Vue International, Europe’s largest independent cinema operator, is finalising a fresh debt restructuring after the Hollywood actors’ strike halted the release of a string of blockbuster movies.
Sky News has learnt that UK-based Vue, its shareholders and lenders are in the process of organising the company’s second debt-for-equity swap in 18 months in a bid to put the business on a sustainable long-term footing.
Under the plans, hundreds of millions of pounds of existing debt will be converted to equity, with roughly £50m of new capital being injected into the company.
This weekend, Vue’s founder and chief executive, Tim Richards, told Sky News: “The unforeseen and unprecedented six months of strike action by Hollywood actors and writers in 2023 has had a short and medium-term impact on the industry, pushing back the release of anticipated number of movies and delaying the pipeline of new content.
“We are in discussions with our shareholders and lenders to ensure the business has the right capital structure to thrive and maximise exciting opportunities ahead once the pipeline of new content improves later this year and in 2025.”
Last year’s strikes brought the epicentre of the global film-making industry to a standstill, impacting studios, distributors and cinema operators.
Among the titles whose release was delayed by the crisis was Dune: Part Two, a sequel which had been among the most anticipated movies of 2023.
Vue employs more than 8,000 people and operates more than 225 multiplexes in countries including the UK, Ireland, Germany, Italy and Taiwan.
One source said that the latest restructuring underlined its stakeholders’ confidence in the long-term prospects of the business, with hits this year expected to include the third instalment of the Deadpool franchise, Beetlejuice 2 and Gladiator 2.
Led by Mr Richards, Vue completed a previous restructuring almost exactly a year ago, which saw £470m of debt wiped out and the company taken over by its lenders, led by Barings and Farallon Capital Management, a US hedge fund.
With the support of those firms, Vue subsequently explored an offer for parts of Cineworld, its larger multinational rival, which went through an insolvency process last year.
While a deal between Vue and Cineworld did not happen, industry sources believe that Mr Richards remains keen to lead industry consolidation in the years ahead.

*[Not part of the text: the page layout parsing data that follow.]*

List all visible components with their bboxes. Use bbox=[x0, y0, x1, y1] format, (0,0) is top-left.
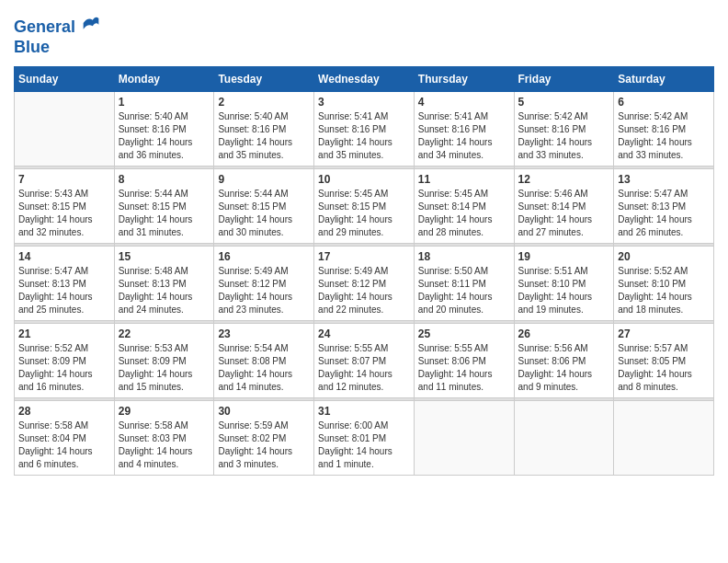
day-info: Sunrise: 5:47 AM Sunset: 8:13 PM Dayligh… bbox=[18, 265, 110, 316]
calendar-cell: 26Sunrise: 5:56 AM Sunset: 8:06 PM Dayli… bbox=[514, 324, 614, 398]
day-number: 14 bbox=[18, 250, 110, 263]
calendar-cell: 22Sunrise: 5:53 AM Sunset: 8:09 PM Dayli… bbox=[114, 324, 214, 398]
day-info: Sunrise: 5:55 AM Sunset: 8:06 PM Dayligh… bbox=[418, 342, 510, 394]
day-info: Sunrise: 5:44 AM Sunset: 8:15 PM Dayligh… bbox=[218, 188, 310, 239]
day-info: Sunrise: 5:58 AM Sunset: 8:04 PM Dayligh… bbox=[18, 419, 110, 471]
day-info: Sunrise: 5:58 AM Sunset: 8:03 PM Dayligh… bbox=[119, 419, 210, 471]
day-number: 18 bbox=[418, 250, 510, 263]
calendar-cell: 16Sunrise: 5:49 AM Sunset: 8:12 PM Dayli… bbox=[214, 247, 314, 321]
day-number: 30 bbox=[218, 405, 310, 418]
day-header-saturday: Saturday bbox=[614, 67, 714, 92]
day-number: 5 bbox=[518, 96, 610, 109]
day-info: Sunrise: 5:51 AM Sunset: 8:10 PM Dayligh… bbox=[518, 265, 610, 316]
calendar-cell bbox=[15, 92, 115, 167]
day-info: Sunrise: 5:56 AM Sunset: 8:06 PM Dayligh… bbox=[518, 342, 610, 394]
day-info: Sunrise: 5:54 AM Sunset: 8:08 PM Dayligh… bbox=[218, 342, 310, 394]
day-info: Sunrise: 5:41 AM Sunset: 8:16 PM Dayligh… bbox=[418, 110, 510, 162]
day-number: 8 bbox=[119, 173, 210, 186]
day-number: 20 bbox=[618, 250, 710, 263]
calendar-cell: 24Sunrise: 5:55 AM Sunset: 8:07 PM Dayli… bbox=[314, 324, 415, 398]
day-number: 2 bbox=[218, 96, 310, 109]
calendar-cell: 12Sunrise: 5:46 AM Sunset: 8:14 PM Dayli… bbox=[514, 169, 614, 244]
day-info: Sunrise: 5:49 AM Sunset: 8:12 PM Dayligh… bbox=[218, 265, 310, 316]
calendar-cell: 1Sunrise: 5:40 AM Sunset: 8:16 PM Daylig… bbox=[114, 92, 214, 167]
day-info: Sunrise: 5:40 AM Sunset: 8:16 PM Dayligh… bbox=[119, 110, 210, 162]
calendar-cell: 15Sunrise: 5:48 AM Sunset: 8:13 PM Dayli… bbox=[114, 247, 214, 321]
calendar-cell bbox=[514, 401, 614, 476]
calendar-cell: 4Sunrise: 5:41 AM Sunset: 8:16 PM Daylig… bbox=[414, 92, 514, 167]
day-number: 26 bbox=[518, 327, 610, 340]
day-number: 21 bbox=[18, 327, 110, 340]
day-header-friday: Friday bbox=[514, 67, 614, 92]
day-info: Sunrise: 5:44 AM Sunset: 8:15 PM Dayligh… bbox=[119, 188, 210, 239]
logo: General Blue bbox=[14, 14, 100, 57]
page-header: General Blue bbox=[14, 14, 714, 57]
day-number: 15 bbox=[119, 250, 210, 263]
calendar-week-4: 21Sunrise: 5:52 AM Sunset: 8:09 PM Dayli… bbox=[15, 324, 714, 398]
day-number: 1 bbox=[119, 96, 210, 109]
calendar-cell: 9Sunrise: 5:44 AM Sunset: 8:15 PM Daylig… bbox=[214, 169, 314, 244]
calendar-cell: 28Sunrise: 5:58 AM Sunset: 8:04 PM Dayli… bbox=[15, 401, 115, 476]
logo-text: General bbox=[14, 14, 100, 38]
day-info: Sunrise: 5:45 AM Sunset: 8:14 PM Dayligh… bbox=[418, 188, 510, 239]
calendar-cell: 13Sunrise: 5:47 AM Sunset: 8:13 PM Dayli… bbox=[614, 169, 714, 244]
calendar-cell: 27Sunrise: 5:57 AM Sunset: 8:05 PM Dayli… bbox=[614, 324, 714, 398]
calendar-cell: 30Sunrise: 5:59 AM Sunset: 8:02 PM Dayli… bbox=[214, 401, 314, 476]
calendar-cell: 20Sunrise: 5:52 AM Sunset: 8:10 PM Dayli… bbox=[614, 247, 714, 321]
calendar-cell: 19Sunrise: 5:51 AM Sunset: 8:10 PM Dayli… bbox=[514, 247, 614, 321]
day-header-sunday: Sunday bbox=[15, 67, 115, 92]
calendar-week-5: 28Sunrise: 5:58 AM Sunset: 8:04 PM Dayli… bbox=[15, 401, 714, 476]
day-number: 29 bbox=[119, 405, 210, 418]
calendar-cell: 18Sunrise: 5:50 AM Sunset: 8:11 PM Dayli… bbox=[414, 247, 514, 321]
calendar-cell: 10Sunrise: 5:45 AM Sunset: 8:15 PM Dayli… bbox=[314, 169, 415, 244]
calendar-cell: 11Sunrise: 5:45 AM Sunset: 8:14 PM Dayli… bbox=[414, 169, 514, 244]
day-info: Sunrise: 5:53 AM Sunset: 8:09 PM Dayligh… bbox=[119, 342, 210, 394]
day-header-wednesday: Wednesday bbox=[314, 67, 415, 92]
day-info: Sunrise: 5:40 AM Sunset: 8:16 PM Dayligh… bbox=[218, 110, 310, 162]
day-info: Sunrise: 5:52 AM Sunset: 8:10 PM Dayligh… bbox=[618, 265, 710, 316]
day-info: Sunrise: 5:42 AM Sunset: 8:16 PM Dayligh… bbox=[518, 110, 610, 162]
day-number: 4 bbox=[418, 96, 510, 109]
day-info: Sunrise: 5:42 AM Sunset: 8:16 PM Dayligh… bbox=[618, 110, 710, 162]
day-header-tuesday: Tuesday bbox=[214, 67, 314, 92]
day-number: 19 bbox=[518, 250, 610, 263]
calendar-week-1: 1Sunrise: 5:40 AM Sunset: 8:16 PM Daylig… bbox=[15, 92, 714, 167]
day-number: 6 bbox=[618, 96, 710, 109]
day-number: 7 bbox=[18, 173, 110, 186]
day-info: Sunrise: 5:59 AM Sunset: 8:02 PM Dayligh… bbox=[218, 419, 310, 471]
calendar-cell: 23Sunrise: 5:54 AM Sunset: 8:08 PM Dayli… bbox=[214, 324, 314, 398]
day-number: 17 bbox=[318, 250, 410, 263]
day-info: Sunrise: 5:41 AM Sunset: 8:16 PM Dayligh… bbox=[318, 110, 410, 162]
calendar-cell: 25Sunrise: 5:55 AM Sunset: 8:06 PM Dayli… bbox=[414, 324, 514, 398]
day-info: Sunrise: 5:49 AM Sunset: 8:12 PM Dayligh… bbox=[318, 265, 410, 316]
calendar: SundayMondayTuesdayWednesdayThursdayFrid… bbox=[14, 66, 714, 476]
day-info: Sunrise: 5:47 AM Sunset: 8:13 PM Dayligh… bbox=[618, 188, 710, 239]
logo-line2: Blue bbox=[14, 38, 100, 58]
calendar-cell: 31Sunrise: 6:00 AM Sunset: 8:01 PM Dayli… bbox=[314, 401, 415, 476]
day-number: 3 bbox=[318, 96, 410, 109]
day-info: Sunrise: 5:48 AM Sunset: 8:13 PM Dayligh… bbox=[119, 265, 210, 316]
calendar-cell: 2Sunrise: 5:40 AM Sunset: 8:16 PM Daylig… bbox=[214, 92, 314, 167]
calendar-header: SundayMondayTuesdayWednesdayThursdayFrid… bbox=[15, 67, 714, 92]
calendar-week-3: 14Sunrise: 5:47 AM Sunset: 8:13 PM Dayli… bbox=[15, 247, 714, 321]
day-number: 12 bbox=[518, 173, 610, 186]
day-info: Sunrise: 5:45 AM Sunset: 8:15 PM Dayligh… bbox=[318, 188, 410, 239]
calendar-cell: 29Sunrise: 5:58 AM Sunset: 8:03 PM Dayli… bbox=[114, 401, 214, 476]
day-header-thursday: Thursday bbox=[414, 67, 514, 92]
day-info: Sunrise: 5:55 AM Sunset: 8:07 PM Dayligh… bbox=[318, 342, 410, 394]
calendar-cell: 8Sunrise: 5:44 AM Sunset: 8:15 PM Daylig… bbox=[114, 169, 214, 244]
day-number: 28 bbox=[18, 405, 110, 418]
calendar-cell: 6Sunrise: 5:42 AM Sunset: 8:16 PM Daylig… bbox=[614, 92, 714, 167]
day-info: Sunrise: 5:57 AM Sunset: 8:05 PM Dayligh… bbox=[618, 342, 710, 394]
day-number: 27 bbox=[618, 327, 710, 340]
calendar-week-2: 7Sunrise: 5:43 AM Sunset: 8:15 PM Daylig… bbox=[15, 169, 714, 244]
day-number: 10 bbox=[318, 173, 410, 186]
day-number: 25 bbox=[418, 327, 510, 340]
calendar-cell: 17Sunrise: 5:49 AM Sunset: 8:12 PM Dayli… bbox=[314, 247, 415, 321]
day-header-monday: Monday bbox=[114, 67, 214, 92]
calendar-cell: 14Sunrise: 5:47 AM Sunset: 8:13 PM Dayli… bbox=[15, 247, 115, 321]
day-number: 13 bbox=[618, 173, 710, 186]
calendar-cell: 5Sunrise: 5:42 AM Sunset: 8:16 PM Daylig… bbox=[514, 92, 614, 167]
day-info: Sunrise: 5:50 AM Sunset: 8:11 PM Dayligh… bbox=[418, 265, 510, 316]
day-info: Sunrise: 5:46 AM Sunset: 8:14 PM Dayligh… bbox=[518, 188, 610, 239]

Question marks also remain over the long-term future of AMC, the American owner of Odeon Cinemas.
Mr Richards, who is about to step down as chair of the British Film Institute, founded Vue in its current guise just over 20 years ago.
The company is now looking for a new chair to replace Stella David, who has stepped down after being parachuted in to Entain, the FTSE-100 gambling group, as its interim chief executive.

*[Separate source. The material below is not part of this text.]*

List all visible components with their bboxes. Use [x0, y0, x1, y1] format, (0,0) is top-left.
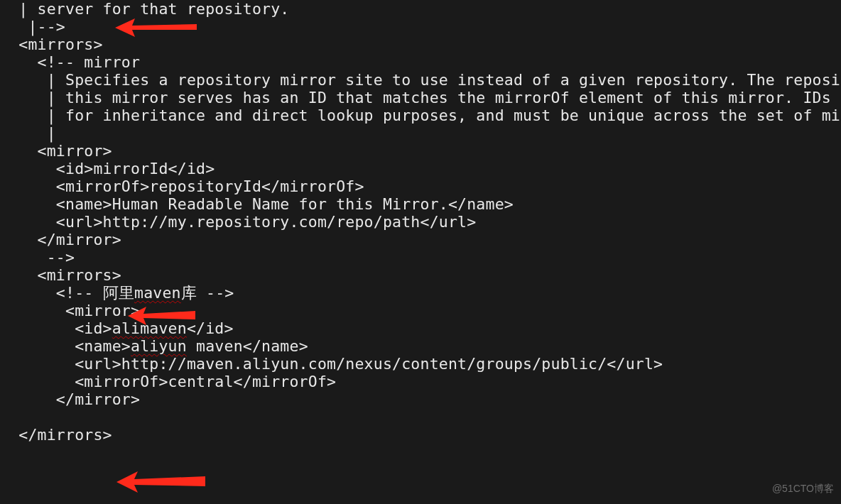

Vue’s previous owners, Alberta Investment Management Corporation (AIMCo) and Omers, the Canadian pension funds, took control in 2013 in a deal worth close to £1bn.
Thet subsequently presided over a string of acquisitions which helped turn the group into Europe’s largest cinema operator.
In 2019 – a record year for Vue – they began to explore a sale but did not conclude a deal before the COVID-19 crisis brought the leisure industry to its knees.
Like its rivals, the company was forced to furlough thousands of UK-based employees during the pandemic, with its sites shut for months.
Mr Richards was also forced into a brief skirmish with Vue’s UK landlords as he sought rent reductions during the period of closures.
One banker said it remained unclear how long Vue’s owners would seek to retain control before selling or floating the company, but the latest restructuring was expected to mean that they would remain in place for longer.